(Beginning of EXTRACTED DATA)

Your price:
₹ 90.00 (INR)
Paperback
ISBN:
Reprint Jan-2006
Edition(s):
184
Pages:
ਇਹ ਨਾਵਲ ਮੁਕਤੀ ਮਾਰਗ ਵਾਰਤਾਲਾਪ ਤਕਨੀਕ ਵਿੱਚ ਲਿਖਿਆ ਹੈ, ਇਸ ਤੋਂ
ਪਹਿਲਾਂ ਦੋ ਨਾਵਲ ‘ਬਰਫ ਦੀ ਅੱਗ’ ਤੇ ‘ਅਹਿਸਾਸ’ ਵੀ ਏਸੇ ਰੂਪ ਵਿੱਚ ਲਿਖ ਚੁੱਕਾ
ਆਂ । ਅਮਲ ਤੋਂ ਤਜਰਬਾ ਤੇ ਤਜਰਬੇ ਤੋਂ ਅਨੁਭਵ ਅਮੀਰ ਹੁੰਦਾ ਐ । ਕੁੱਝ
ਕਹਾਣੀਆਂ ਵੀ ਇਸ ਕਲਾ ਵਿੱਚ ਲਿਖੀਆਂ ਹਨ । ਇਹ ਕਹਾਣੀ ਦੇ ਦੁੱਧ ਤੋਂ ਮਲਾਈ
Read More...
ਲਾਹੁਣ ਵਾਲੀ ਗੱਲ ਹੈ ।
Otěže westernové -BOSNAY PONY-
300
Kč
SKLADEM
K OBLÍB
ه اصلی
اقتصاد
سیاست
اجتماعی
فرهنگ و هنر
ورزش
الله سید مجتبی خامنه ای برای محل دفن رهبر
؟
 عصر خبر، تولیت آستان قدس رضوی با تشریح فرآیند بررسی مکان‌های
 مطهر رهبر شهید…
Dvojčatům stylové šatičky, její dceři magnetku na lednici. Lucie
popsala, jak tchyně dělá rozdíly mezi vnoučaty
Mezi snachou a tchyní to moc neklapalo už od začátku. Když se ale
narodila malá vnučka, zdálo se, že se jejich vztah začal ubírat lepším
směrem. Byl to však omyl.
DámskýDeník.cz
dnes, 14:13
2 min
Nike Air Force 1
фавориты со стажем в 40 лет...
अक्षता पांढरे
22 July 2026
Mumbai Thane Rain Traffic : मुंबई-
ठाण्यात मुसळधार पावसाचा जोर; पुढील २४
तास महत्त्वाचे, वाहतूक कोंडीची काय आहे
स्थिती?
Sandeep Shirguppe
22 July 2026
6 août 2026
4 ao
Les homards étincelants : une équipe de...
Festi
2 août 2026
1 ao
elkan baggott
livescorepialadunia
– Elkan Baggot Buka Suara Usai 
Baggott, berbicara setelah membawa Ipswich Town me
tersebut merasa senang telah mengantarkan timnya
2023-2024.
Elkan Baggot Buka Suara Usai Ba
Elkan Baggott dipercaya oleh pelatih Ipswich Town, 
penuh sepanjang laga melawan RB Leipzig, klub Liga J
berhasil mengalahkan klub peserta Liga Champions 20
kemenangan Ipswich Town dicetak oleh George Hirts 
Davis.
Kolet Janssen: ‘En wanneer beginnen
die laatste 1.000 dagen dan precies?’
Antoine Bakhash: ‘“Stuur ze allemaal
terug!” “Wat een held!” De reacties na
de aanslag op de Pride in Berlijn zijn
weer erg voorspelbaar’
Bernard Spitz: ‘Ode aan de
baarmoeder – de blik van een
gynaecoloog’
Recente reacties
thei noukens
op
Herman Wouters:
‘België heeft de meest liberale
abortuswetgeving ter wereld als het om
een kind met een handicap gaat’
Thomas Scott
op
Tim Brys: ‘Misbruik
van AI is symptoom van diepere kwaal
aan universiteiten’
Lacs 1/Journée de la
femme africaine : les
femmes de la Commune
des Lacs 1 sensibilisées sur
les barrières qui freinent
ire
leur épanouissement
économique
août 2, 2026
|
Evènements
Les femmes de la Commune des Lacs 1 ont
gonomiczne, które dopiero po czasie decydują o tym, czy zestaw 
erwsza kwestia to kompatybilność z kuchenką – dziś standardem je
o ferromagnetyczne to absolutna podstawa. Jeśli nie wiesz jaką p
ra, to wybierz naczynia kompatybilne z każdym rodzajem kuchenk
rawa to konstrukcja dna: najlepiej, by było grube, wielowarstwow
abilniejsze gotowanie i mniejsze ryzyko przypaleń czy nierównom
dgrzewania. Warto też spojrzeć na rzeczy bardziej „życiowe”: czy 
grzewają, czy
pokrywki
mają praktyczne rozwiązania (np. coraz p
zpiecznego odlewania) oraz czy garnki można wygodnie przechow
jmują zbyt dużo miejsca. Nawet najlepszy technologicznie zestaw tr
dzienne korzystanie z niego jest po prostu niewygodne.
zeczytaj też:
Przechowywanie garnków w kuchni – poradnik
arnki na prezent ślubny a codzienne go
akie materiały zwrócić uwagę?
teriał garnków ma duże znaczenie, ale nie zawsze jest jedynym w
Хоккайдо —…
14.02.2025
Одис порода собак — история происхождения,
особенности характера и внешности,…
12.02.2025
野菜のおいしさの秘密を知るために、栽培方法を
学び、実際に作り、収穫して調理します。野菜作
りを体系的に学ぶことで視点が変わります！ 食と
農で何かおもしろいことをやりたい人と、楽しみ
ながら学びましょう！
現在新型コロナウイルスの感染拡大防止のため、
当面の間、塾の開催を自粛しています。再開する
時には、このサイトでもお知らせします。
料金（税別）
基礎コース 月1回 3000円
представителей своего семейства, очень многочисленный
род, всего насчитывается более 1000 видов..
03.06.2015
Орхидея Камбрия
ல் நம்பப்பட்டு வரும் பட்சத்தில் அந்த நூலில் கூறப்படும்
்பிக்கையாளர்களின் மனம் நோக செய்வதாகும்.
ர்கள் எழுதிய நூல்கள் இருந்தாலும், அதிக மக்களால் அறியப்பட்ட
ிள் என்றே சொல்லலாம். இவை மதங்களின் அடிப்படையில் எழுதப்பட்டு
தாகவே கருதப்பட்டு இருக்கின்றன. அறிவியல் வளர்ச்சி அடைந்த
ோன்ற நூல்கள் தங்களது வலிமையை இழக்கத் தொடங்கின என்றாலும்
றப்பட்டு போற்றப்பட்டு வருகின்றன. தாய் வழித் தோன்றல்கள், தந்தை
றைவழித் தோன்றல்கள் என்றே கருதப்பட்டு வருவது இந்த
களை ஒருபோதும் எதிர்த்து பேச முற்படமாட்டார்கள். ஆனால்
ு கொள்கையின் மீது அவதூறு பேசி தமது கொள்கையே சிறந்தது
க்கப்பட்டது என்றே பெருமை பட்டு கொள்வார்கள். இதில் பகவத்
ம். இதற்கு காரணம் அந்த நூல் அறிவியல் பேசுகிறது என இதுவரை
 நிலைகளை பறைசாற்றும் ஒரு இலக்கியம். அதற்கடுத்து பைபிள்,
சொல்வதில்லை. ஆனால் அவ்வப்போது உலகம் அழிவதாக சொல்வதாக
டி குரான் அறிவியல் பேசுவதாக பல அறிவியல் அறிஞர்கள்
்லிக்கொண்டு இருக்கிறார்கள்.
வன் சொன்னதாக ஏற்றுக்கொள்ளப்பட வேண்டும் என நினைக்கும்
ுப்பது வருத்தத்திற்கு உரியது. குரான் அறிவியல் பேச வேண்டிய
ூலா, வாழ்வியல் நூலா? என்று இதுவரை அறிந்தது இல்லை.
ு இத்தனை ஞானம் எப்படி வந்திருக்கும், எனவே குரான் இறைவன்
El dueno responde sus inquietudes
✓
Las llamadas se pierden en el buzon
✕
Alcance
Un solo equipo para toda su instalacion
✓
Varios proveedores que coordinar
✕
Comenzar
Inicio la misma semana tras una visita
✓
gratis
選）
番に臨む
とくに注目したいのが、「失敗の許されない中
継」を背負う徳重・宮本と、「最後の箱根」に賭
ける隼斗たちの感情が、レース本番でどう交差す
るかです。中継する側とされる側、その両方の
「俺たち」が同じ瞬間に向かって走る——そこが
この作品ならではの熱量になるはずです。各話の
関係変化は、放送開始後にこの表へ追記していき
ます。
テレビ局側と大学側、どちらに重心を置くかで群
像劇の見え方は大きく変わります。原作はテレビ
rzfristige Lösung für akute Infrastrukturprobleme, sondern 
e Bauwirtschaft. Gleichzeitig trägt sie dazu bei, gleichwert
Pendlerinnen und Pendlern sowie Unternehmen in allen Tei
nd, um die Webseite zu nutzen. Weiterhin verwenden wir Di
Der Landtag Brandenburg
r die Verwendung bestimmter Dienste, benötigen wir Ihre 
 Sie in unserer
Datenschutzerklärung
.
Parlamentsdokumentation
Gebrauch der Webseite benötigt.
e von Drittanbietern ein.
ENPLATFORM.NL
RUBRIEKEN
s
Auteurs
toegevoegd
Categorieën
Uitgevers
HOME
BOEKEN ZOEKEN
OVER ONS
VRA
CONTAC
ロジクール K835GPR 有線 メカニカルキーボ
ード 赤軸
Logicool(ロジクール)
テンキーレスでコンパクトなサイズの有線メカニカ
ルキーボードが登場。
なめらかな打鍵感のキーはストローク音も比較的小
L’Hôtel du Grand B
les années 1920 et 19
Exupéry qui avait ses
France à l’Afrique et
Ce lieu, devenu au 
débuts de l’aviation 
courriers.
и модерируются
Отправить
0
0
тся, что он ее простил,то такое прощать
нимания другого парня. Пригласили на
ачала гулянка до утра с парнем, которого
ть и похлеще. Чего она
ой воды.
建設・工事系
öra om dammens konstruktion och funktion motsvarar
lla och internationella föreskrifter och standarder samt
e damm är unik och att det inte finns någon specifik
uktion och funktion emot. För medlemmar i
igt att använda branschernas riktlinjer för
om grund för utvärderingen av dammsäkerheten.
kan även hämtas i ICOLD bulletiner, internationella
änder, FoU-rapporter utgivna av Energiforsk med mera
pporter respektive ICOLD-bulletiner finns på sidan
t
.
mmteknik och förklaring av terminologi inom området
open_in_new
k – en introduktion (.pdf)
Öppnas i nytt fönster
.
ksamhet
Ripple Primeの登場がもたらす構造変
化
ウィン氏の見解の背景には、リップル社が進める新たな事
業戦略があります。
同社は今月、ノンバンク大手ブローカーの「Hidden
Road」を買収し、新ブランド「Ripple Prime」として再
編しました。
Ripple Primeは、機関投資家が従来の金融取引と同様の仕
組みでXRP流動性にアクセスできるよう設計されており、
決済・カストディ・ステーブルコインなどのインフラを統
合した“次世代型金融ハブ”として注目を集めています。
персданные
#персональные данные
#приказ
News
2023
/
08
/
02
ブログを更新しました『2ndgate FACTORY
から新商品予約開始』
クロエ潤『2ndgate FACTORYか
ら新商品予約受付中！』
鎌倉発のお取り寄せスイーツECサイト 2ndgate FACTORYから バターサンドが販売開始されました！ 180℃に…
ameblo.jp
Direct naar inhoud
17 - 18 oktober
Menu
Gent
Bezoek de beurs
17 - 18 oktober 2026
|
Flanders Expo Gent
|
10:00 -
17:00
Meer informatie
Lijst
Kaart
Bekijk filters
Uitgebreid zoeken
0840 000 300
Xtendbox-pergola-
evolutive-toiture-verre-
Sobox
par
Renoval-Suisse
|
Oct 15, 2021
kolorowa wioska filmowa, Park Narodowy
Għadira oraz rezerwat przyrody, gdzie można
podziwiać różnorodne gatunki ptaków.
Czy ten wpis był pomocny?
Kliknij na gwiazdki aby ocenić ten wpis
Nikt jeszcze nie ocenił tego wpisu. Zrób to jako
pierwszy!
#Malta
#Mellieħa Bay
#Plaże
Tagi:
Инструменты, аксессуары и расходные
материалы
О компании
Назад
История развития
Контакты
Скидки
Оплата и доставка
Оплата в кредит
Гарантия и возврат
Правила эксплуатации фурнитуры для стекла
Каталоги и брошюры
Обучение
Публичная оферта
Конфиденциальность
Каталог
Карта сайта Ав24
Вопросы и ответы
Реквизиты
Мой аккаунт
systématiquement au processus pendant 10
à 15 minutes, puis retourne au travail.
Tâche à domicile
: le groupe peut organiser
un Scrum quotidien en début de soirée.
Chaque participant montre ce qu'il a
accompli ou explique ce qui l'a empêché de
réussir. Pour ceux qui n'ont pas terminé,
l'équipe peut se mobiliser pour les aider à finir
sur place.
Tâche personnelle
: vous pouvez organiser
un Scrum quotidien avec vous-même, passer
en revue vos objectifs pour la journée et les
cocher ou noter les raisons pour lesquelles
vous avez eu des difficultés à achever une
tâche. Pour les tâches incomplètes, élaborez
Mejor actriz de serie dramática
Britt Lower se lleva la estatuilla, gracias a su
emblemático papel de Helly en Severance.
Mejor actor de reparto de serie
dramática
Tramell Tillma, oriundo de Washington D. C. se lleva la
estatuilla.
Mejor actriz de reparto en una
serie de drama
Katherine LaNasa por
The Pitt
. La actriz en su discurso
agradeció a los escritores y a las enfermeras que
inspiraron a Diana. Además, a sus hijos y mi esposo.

(End of EXTRACTED DATA)

## WHAT IS REQUIRED
Pull out all lines containing the word "lleva" from the entries above.

## ANSWER SPACE
Britt Lower se lleva la estatuilla, gracias a su
Tramell Tillma, oriundo de Washington D. C. se lleva la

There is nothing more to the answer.